О том, что в Рейх можно возвращаться, друзья уже предупредили. Ни Рёма, ни Геббельса нет в живых, у всех прочих никаких претензий к доктору Иоганну Фесту нет. Эмигрантом больше, эмигрантом меньше… Особенно если он не коммунист, не сторонник Штрассера, не еврей и даже не социал-демократ. Листовок не клеил, песок в подшипники не сыпал. Просто – уехал.
«Когда нацисты хватали коммунистов, я молчал: я не был коммунистом, – сказал как-то пастор Мартин Нимёллер. – Когда они сажали социал-демократов, я молчал: я не был социал-демократом. Когда они хватали членов профсоюза, я молчал: я не был членом профсоюза. Когда они пришли за мной – заступиться за меня было уже некому».

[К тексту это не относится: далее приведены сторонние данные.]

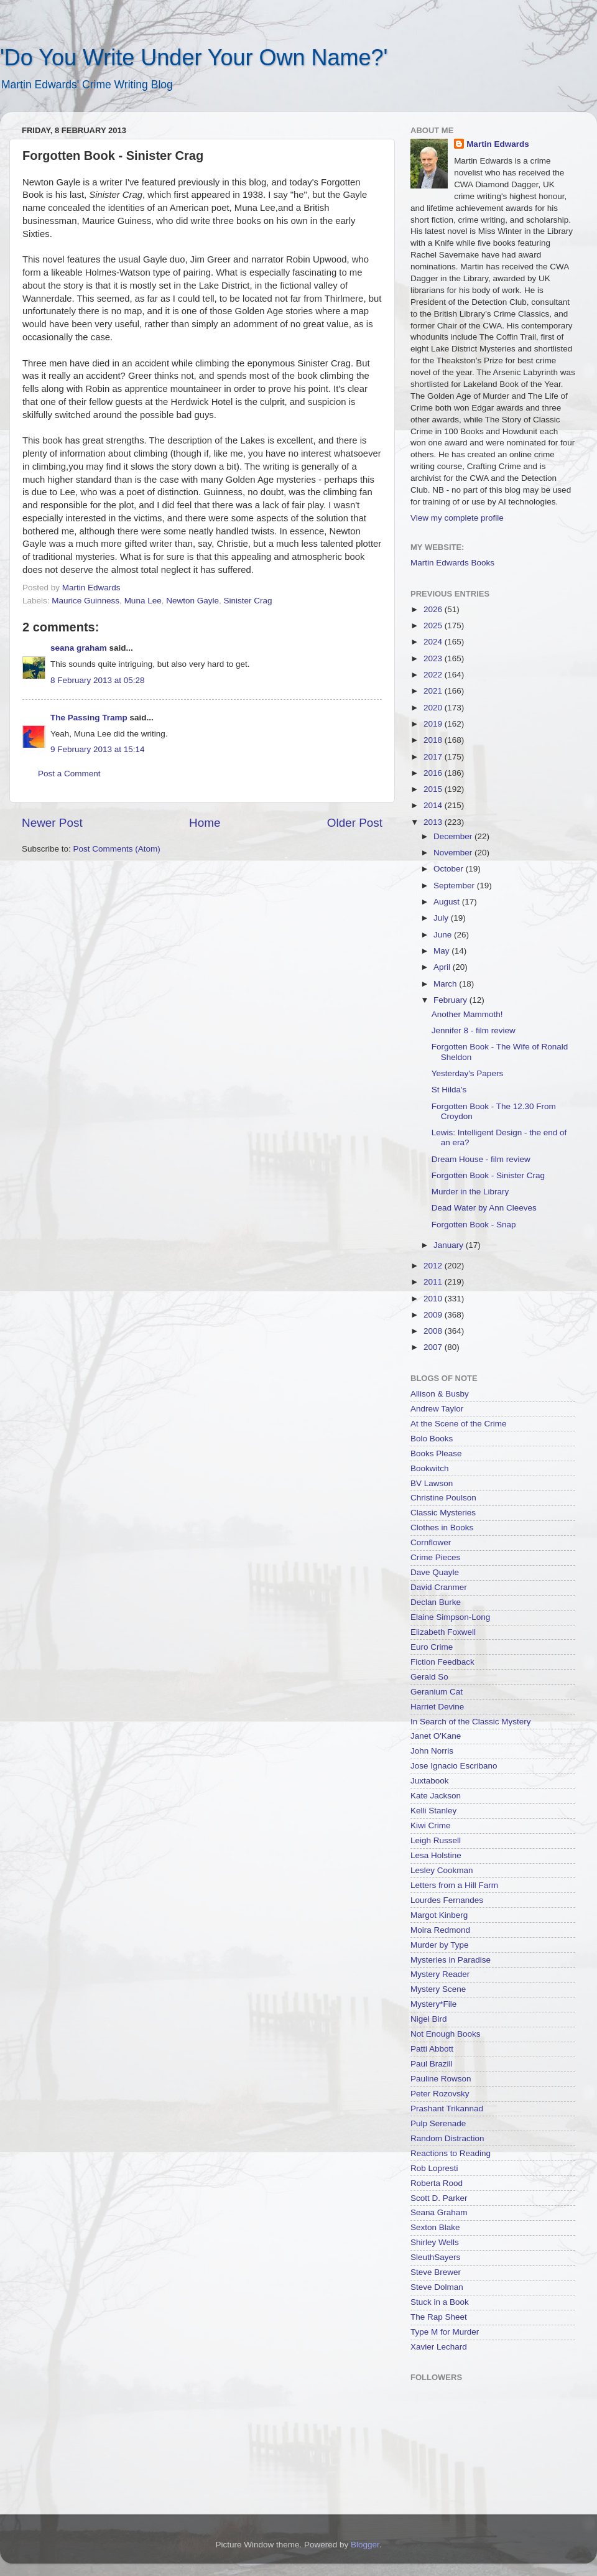 This screenshot has width=597, height=2576. Describe the element at coordinates (446, 1900) in the screenshot. I see `Lourdes Fernandes` at that location.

Пастор Нимёллер сейчас в Заксенхаузене. Мельник предупредил: в его случае кацетом не отделаться. И помочь некому, он, доктор Иоганн Фест, специалист по немецкому средневековью, один в Берлине>[5].
Пепельница пуста, теперь ее следует помыть. Занятие бессмысленное, учитывая, что он уже достал сигареты. Выкурит, выбросит окурок, тогда уж… Нет, не годится, порядок есть порядок!
Семья жила в Берлине уже не первое поколение, но никто из Фестов, выходцев из солнечной Тюрингии, не считал себя пруссаком. Напротив, над истинными пруссаками было принято посмеиваться. Порядок! Да-да, настоящий прусский порядок! Левое плечо вперед, раз-два, раз-два!
В марте 1918-го снег сошел рано, все утонуло в густой липкой грязи. Рота стояла в маленьком городке Сен-Пьер, ожидая отправки на передовую. Шли дожди, такие же холодные как сейчас, в конце октября. За порогом домика с дырявой крышей, где разместили взвод, плескалась даже не лужа – топь. Какая уж тут форма одежды! Тем не менее фельдфебель с ничем еще не прославленной фамилией Носке драил сапоги как и положено, с утра и на свежую голову. Полюбовавшись результатом, спускался с крыльца и шагал прямиком в чавкающую грязь.